*TASK BRIEF*: Leave the pictures out and restate every line below exactly.

*DATASET EXTRACT*:
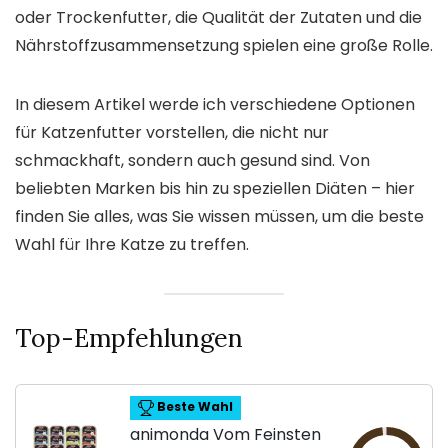
oder Trockenfutter, die Qualität der Zutaten und die
Nährstoffzusammensetzung spielen eine große Rolle.
In diesem Artikel werde ich verschiedene Optionen
für Katzenfutter vorstellen, die nicht nur
schmackhaft, sondern auch gesund sind. Von
beliebten Marken bis hin zu speziellen Diäten – hier
finden Sie alles, was Sie wissen müssen, um die beste
Wahl für Ihre Katze zu treffen.
Top-Empfehlungen
Beste Wahl
animonda Vom Feinsten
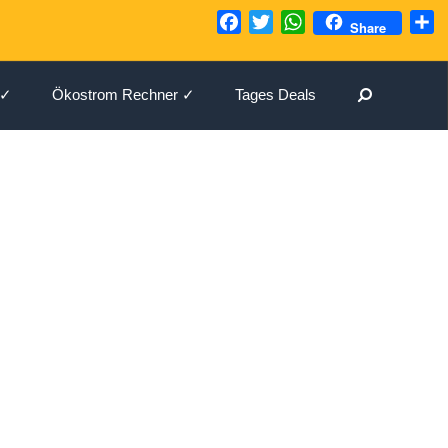
Facebook
Twitter
WhatsApp
T
Share
Suchen
 ✓
Ökostrom Rechner ✓
Tages Deals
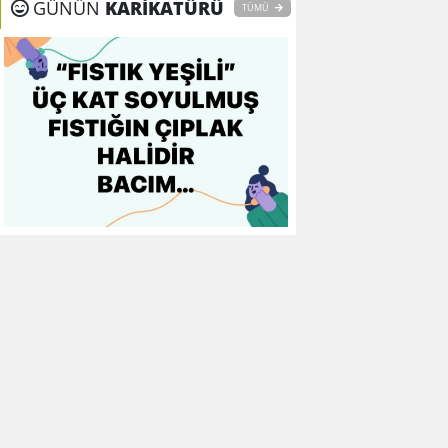
GÜNÜN
KARİKATÜRÜ
TÜMÜ
9
Galatasaray
0
0
0
10
Gaziantep FK
0
0
0
11
Gençlerbirliği
0
0
0
12
Göztepe
0
0
0
13
Başakşehir FK
0
0
0
14
Kasımpaşa
0
0
0
15
Kocaelispor
0
0
0
16
Konyaspor
0
0
0
17
Samsunspor
0
0
0
18
Trabzonspor
0
0
0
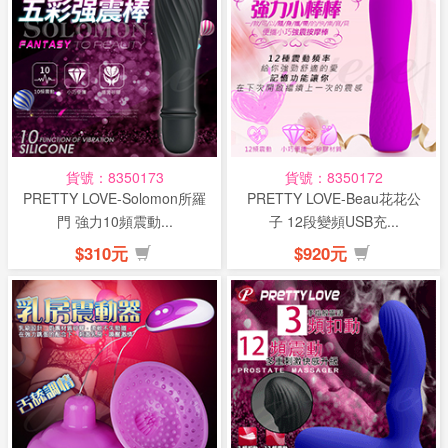
話
或
簡
訊
批
貨號：8350173
貨號：8350172
發
PRETTY LOVE-Solomon所羅
PRETTY LOVE-Beau花花公
說
門 強力10頻震動...
子 12段變頻USB充...
明
$310元
$920元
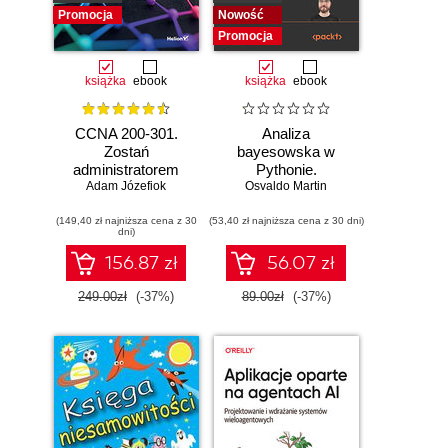
Promocja
Nowość
Promocja
książka
ebook
książka
ebook
CCNA 200-301.
Analiza
Zostań
bayesowska w
administratorem
Pythonie.
Adam Józefiok
sieci
Osvaldo Martin
Praktyczny
komputerowych
przewodnik po
(149,40 zł najniższa cena z 30
Cisco. Wydanie II
(53,40 zł najniższa cena z 30 dni)
modelowaniu
dni)
probabilistycznym.
Wydanie III
156.87 zł
56.07 zł
249.00zł
(-37%)
89.00zł
(-37%)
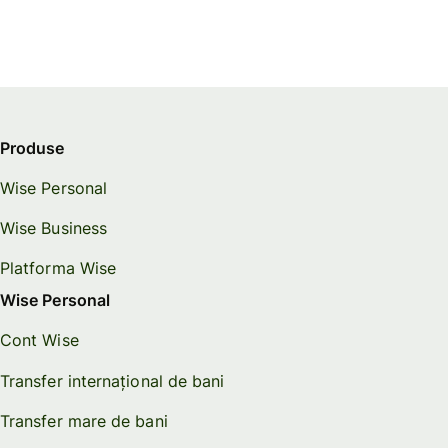
Produse
Wise Personal
Wise Business
Platforma Wise
Wise Personal
Cont Wise
Transfer internațional de bani
Transfer mare de bani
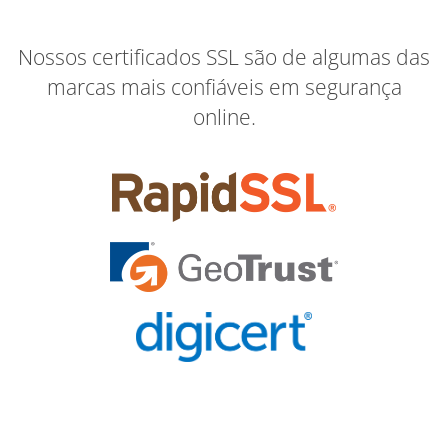
Nossos certificados SSL são de algumas das
marcas mais confiáveis em segurança
online.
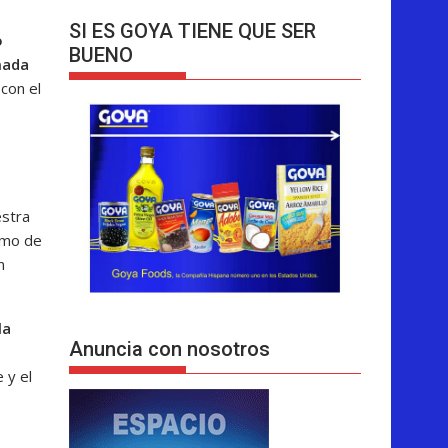
SI ES GOYA TIENE QUE SER
o
BUENO
mada
con el
estra
smo de
n
la
Anuncia con nosotros
 y el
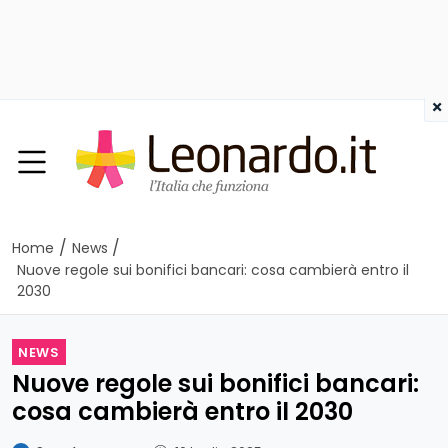
×
/
/
Home
News
Nuove regole sui bonifici bancari: cosa cambierà entro il
2030
NEWS
Nuove regole sui bonifici bancari:
cosa cambierà entro il 2030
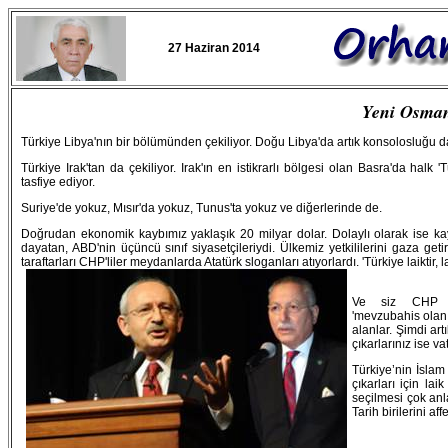
27 Haziran 2014
Yeni Osmanl
Türkiye Libya'nın bir bölümünden çekiliyor. Doğu Libya'da artık konsolosluğu da
Türkiye Irak'tan da çekiliyor. Irak'ın en istikrarlı bölgesi olan Basra'da halk 
tasfiye ediyor.
Suriye'de yokuz, Mısır'da yokuz, Tunus'ta yokuz ve diğerlerinde de.
Doğrudan ekonomik kaybımız yaklaşık 20 milyar dolar. Dolaylı olarak ise kay
dayatan, ABD'nin üçüncü sınıf siyasetçileriydi. Ülkemiz yetkililerini gaza ge
taraftarları CHP'liler meydanlarda Atatürk sloganları atıyorlardı. 'Türkiye laiktir,
Ve siz CHP mill
'mevzubahis olan v
alanlar. Şimdi ar
çıkarlarınız ise va
Türkiye’nin İslam
çıkarları için la
seçilmesi çok anlam
Tarih birilerini a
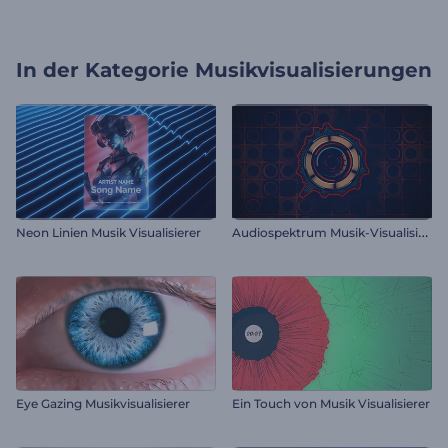
In der Kategorie
Musikvisualisierungen
A
udiospektrum Musik-Visualisierer
Neon Linien Musik Visualisierer
Eye Gazing Musikvisualisierer
Ein Touch von Musik Visualisierer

*ANSWER TO THE PROBLEM*:
oder Trockenfutter, die Qualität der Zutaten und die
Nährstoffzusammensetzung spielen eine große Rolle.
In diesem Artikel werde ich verschiedene Optionen
für Katzenfutter vorstellen, die nicht nur
schmackhaft, sondern auch gesund sind. Von
beliebten Marken bis hin zu speziellen Diäten – hier
finden Sie alles, was Sie wissen müssen, um die beste
Wahl für Ihre Katze zu treffen.
Top-Empfehlungen
Beste Wahl
animonda Vom Feinsten
Facebook
Twitter
WhatsApp
T
Share
Suchen
 ✓
Ökostrom Rechner ✓
Tages Deals
GÜNÜN
KARİKATÜRÜ
TÜMÜ
9
Galatasaray
0
0
0
10
Gaziantep FK
0
0
0
11
Gençlerbirliği
0
0
0
12
Göztepe
0
0
0
13
Başakşehir FK
0
0
0
14
Kasımpaşa
0
0
0
15
Kocaelispor
0
0
0
16
Konyaspor
0
0
0
17
Samsunspor
0
0
0
18
Trabzonspor
0
0
0
話
或
簡
訊
批
貨號：8350173
貨號：8350172
發
PRETTY LOVE-Solomon所羅
PRETTY LOVE-Beau花花公
說
門 強力10頻震動...
子 12段變頻USB充...
明
$310元
$920元
Promocja
Nowość
Promocja
książka
ebook
książka
ebook
CCNA 200-301.
Analiza
Zostań
bayesowska w
administratorem
Pythonie.
Adam Józefiok
sieci
Osvaldo Martin
Praktyczny
komputerowych
przewodnik po
(149,40 zł najniższa cena z 30
Cisco. Wydanie II
(53,40 zł najniższa cena z 30 dni)
modelowaniu
dni)
probabilistycznym.
Wydanie III
156.87 zł
56.07 zł
249.00zł
(-37%)
89.00zł
(-37%)
Produse
Wise Personal
Wise Business
Platforma Wise
Wise Personal
Cont Wise
Transfer internațional de bani
Transfer mare de bani
Nossos certificados SSL são de algumas das
marcas mais confiáveis em segurança
online.
SI ES GOYA TIENE QUE SER
o
BUENO
mada
con el
estra
smo de
n
la
Anuncia con nosotros
 y el
×
/
/
Home
News
Nuove regole sui bonifici bancari: cosa cambierà entro il
2030
NEWS
Nuove regole sui bonifici bancari:
cosa cambierà entro il 2030
27 Haziran 2014
Yeni Osmanl
Türkiye Libya'nın bir bölümünden çekiliyor. Doğu Libya'da artık konsolosluğu da
Türkiye Irak'tan da çekiliyor. Irak'ın en istikrarlı bölgesi olan Basra'da halk 
tasfiye ediyor.
Suriye'de yokuz, Mısır'da yokuz, Tunus'ta yokuz ve diğerlerinde de.
Doğrudan ekonomik kaybımız yaklaşık 20 milyar dolar. Dolaylı olarak ise kay
dayatan, ABD'nin üçüncü sınıf siyasetçileriydi. Ülkemiz yetkililerini gaza ge
taraftarları CHP'liler meydanlarda Atatürk sloganları atıyorlardı. 'Türkiye laiktir,
Ve siz CHP mill
'mevzubahis olan v
alanlar. Şimdi ar
çıkarlarınız ise va
Türkiye’nin İslam
çıkarları için la
seçilmesi çok anlam
Tarih birilerini a
In der Kategorie
Musikvisualisierungen
A
udiospektrum Musik-Visualisierer
Neon Linien Musik Visualisierer
Eye Gazing Musikvisualisierer
Ein Touch von Musik Visualisierer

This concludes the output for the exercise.